Comprehensive advice as how to cast these considerable details into a usable consent process has been given, amongst others, by Bush in 1994, by Berlin in 1997 and again by The Royal College of Radiologists (RCR) in 2005. It appears prudent to first determine any legal requirements at your place of work. A workable consent process would then include a written policy, written procedure information and consent forms that consider readability standards, aiming at an 8th grade level of understanding. Information given should be basic, including common risks and risk factors. It may be helpful to teach patients to recite procedural risks (White 1995). Considering the dynamics during the consenting process as a dialogue, radiologists should perhaps obtain consent themselves. Hetts suggests that, by doing so, doctors are seen as an individual committed to providing the best care humanly possible. The process requires proper documentation, particularly in the context of non-informed consent. We should finally be consistent in the use of our policy. In addition, guidelines, as given by the RCR, should be non-prescriptive and will assist in determining the level of consent required for particular diagnostic and interventional procedures, reflecting current practice but considering global or general standards that may supersede community standards. In the end, obtaining informed consent is particular to individual cases and comes down to making a judgement and taking a decision.

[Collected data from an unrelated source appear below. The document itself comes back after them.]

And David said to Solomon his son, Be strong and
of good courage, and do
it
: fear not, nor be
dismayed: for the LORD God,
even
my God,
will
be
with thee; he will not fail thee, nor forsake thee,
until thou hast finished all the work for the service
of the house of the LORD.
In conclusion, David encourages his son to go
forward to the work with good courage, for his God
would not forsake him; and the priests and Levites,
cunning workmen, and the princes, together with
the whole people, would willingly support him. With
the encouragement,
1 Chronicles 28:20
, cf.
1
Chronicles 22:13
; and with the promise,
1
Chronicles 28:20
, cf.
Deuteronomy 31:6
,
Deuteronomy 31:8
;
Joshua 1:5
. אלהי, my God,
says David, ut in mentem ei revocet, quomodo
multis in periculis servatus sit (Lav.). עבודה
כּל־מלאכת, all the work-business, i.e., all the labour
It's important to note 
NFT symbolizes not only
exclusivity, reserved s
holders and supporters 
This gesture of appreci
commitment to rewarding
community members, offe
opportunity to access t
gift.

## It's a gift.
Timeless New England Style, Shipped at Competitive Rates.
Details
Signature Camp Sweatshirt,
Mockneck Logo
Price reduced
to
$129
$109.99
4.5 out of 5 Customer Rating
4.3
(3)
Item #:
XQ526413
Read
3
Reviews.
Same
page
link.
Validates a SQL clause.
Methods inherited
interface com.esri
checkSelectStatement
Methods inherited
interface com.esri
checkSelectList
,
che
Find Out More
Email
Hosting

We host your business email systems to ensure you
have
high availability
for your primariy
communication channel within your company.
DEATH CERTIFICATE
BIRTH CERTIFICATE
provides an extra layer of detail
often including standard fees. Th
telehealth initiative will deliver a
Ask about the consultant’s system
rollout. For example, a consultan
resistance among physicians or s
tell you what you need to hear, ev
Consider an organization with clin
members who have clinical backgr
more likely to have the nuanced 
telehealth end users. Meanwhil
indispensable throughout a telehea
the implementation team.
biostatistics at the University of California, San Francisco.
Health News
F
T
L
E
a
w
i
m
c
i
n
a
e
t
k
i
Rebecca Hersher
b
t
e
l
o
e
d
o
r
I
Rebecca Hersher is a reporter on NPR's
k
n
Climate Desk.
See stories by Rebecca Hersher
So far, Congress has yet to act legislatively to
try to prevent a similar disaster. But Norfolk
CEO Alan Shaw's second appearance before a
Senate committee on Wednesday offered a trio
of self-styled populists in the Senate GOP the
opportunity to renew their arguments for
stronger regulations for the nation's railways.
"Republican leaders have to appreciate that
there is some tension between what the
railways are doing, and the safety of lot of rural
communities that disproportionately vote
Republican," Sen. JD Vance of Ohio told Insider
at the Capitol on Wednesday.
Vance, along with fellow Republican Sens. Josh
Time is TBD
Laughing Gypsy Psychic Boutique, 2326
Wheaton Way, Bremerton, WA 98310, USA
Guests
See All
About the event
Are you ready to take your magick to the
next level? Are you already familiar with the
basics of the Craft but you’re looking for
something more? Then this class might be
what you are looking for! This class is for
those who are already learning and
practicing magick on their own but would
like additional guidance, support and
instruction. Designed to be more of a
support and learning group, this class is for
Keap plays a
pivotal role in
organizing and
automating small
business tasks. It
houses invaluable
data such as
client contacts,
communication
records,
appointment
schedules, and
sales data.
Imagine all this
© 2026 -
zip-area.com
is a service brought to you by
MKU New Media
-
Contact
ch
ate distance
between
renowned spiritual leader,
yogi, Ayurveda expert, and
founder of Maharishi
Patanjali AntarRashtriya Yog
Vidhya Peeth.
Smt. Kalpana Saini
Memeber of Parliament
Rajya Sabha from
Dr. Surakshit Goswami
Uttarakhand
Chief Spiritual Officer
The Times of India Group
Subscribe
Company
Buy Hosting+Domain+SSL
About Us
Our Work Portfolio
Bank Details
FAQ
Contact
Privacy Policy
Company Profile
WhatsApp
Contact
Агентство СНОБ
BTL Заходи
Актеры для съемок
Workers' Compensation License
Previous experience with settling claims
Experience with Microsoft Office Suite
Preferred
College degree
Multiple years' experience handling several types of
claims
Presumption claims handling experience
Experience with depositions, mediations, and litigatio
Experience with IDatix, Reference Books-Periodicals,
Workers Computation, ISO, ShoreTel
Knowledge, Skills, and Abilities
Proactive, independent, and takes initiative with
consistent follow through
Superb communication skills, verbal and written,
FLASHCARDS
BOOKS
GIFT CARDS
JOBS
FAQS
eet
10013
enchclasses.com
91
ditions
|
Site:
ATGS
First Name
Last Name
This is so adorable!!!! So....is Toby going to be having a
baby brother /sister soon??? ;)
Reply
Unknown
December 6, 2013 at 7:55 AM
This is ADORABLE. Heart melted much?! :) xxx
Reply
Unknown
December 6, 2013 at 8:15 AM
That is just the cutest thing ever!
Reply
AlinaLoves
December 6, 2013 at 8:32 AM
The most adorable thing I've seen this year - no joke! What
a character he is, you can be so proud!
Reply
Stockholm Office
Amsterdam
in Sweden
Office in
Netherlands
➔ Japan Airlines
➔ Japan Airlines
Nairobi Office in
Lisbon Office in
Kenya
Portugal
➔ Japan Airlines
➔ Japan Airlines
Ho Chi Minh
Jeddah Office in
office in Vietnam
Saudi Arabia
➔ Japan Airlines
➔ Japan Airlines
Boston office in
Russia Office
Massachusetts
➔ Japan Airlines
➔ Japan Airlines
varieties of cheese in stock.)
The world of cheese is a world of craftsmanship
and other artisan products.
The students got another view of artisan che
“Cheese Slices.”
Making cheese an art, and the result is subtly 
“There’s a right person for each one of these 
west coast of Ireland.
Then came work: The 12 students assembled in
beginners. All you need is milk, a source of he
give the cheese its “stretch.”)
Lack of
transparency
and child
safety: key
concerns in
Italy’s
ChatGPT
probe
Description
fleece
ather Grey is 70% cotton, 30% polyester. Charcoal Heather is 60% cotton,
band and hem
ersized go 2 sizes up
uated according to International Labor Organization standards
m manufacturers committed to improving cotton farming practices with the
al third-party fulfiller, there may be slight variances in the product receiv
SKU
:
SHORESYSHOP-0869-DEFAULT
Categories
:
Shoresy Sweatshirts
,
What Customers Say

In conclusion, if we do consider the most personal features of the patient-doctor relationship integral to obtaining informed consent, we may consider the most anecdotal evidence. In my own experience, I have seen patients most at ease, and myself most satisfied, when we could talk in good time and somehow outside the constraints of today’s busy radiological practice. So, we should perhaps make this the rule, approaching patients open-mindedly, considering their needs and engaging with their views and offering ours or, as a long-running British Telecom advertisement campaign said: It’s good to talk.